PPP loans closed or approved through Native American Bank are preserving jobs in places like the Ute Indian Tribe on the Uintah and Ouray Reservation in northeastern Utah. Through Native American Bank, subsidiaries of the Ute Tribal Enterprises, LLC secured loans ranging from $34,000 to $970,000 to fund community-serving operations at grocery stores, C-stores, restaurants and service industries.
“Ute Tribal Enterprise wishes to express our appreciation to Native American Bank in processing the SBA Paycheck Protection Program applications for our eight businesses in such a timely, efficient and professional manner. This is enabling us to retain our employees and is blessing the lives of over 230 families,” said Valentina Sireech, Chief Executive Officer for Ute Tribal Enterprises, LLC.
PPP loans closed or approved through Native American Bank will support over 2,100 jobs in the traditionally underserved communities in and around Tribal areas.
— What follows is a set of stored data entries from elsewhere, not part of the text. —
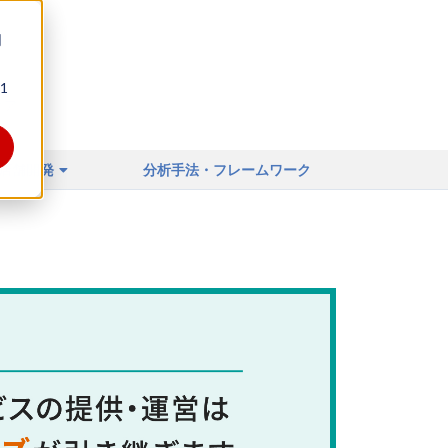
同
1
ィア
店舗開発
分析手法・フレームワーク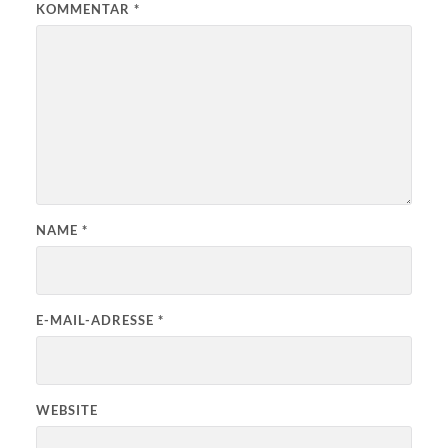
KOMMENTAR
*
NAME
*
E-MAIL-ADRESSE
*
WEBSITE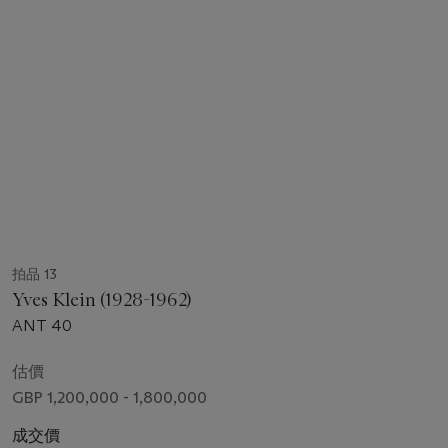
拍品 13
Yves Klein (1928-1962)
ANT 40
估價
GBP 1,200,000 - 1,800,000
成交價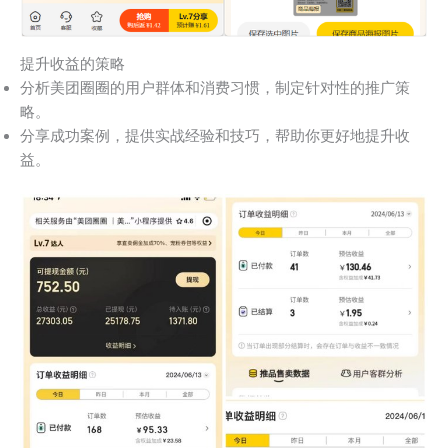
提升收益的策略
分析美团圈圈的用户群体和消费习惯，制定针对性的推广策
略。
分享成功案例，提供实战经验和技巧，帮助你更好地提升收
益。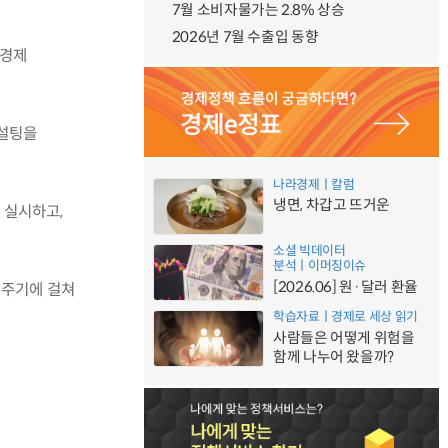
7월 소비자물가는 2.8% 상승
2026년 7월 수출입 동향
역경제
컨설팅을
나라경제ㅣ칼럼
냉면, 차갑고 뜨거운
 실시하고,
소셜 빅데이터
분석ㅣ이머징이슈
[2026.06] 원·달러 환율
전주기에 걸쳐
학습자료ㅣ경제로 세상 읽기
사람들은 어떻게 위험을
함께 나누어 왔을까?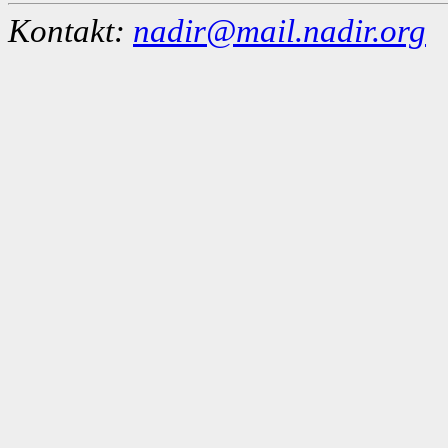
Kontakt:
nadir@mail.nadir.org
Some Tribal areas are attempting to battle high COVID-19 caseloads over massive geographic areas with limited health care resources, including the Diné people of the Navajo Nation located in Arizona, Utah and New Mexico. The Navajo Nation has reported some of the highest per-capita infection rates in the U.S.
Native American Bank has facilitated more than $2.5 million in PPP loans to Tribal Enterprises and Navajo owned small businesses on the Navajo Nation, ranging from $13,000 to $920,000. “I want to personally thank Native American Bank for working hard, fast and diligently on this for so many. Ahéhee,’” said Honorable Navajo Nation Vice President Myron Lizer.
CARES Act loans arranged through Native American Bank so far include multi-million dollar loans to some as small as $7,400, loans to the self-employed, and regions from Alaska to Washington, D.C. The bank facilitated multiple loans with customers of large institutional banks who were not able to serve them for their PPP loan requests.
Any small business or nonprofit impacted by Coronavirus and its economic fallout should contact their existing bank or Native American Bank for information about qualifying for a future PPP loan. The initial round of funding was quickly allocated, and organizations can increase their potential for SBA approval by beginning an application even before new money is appropriated.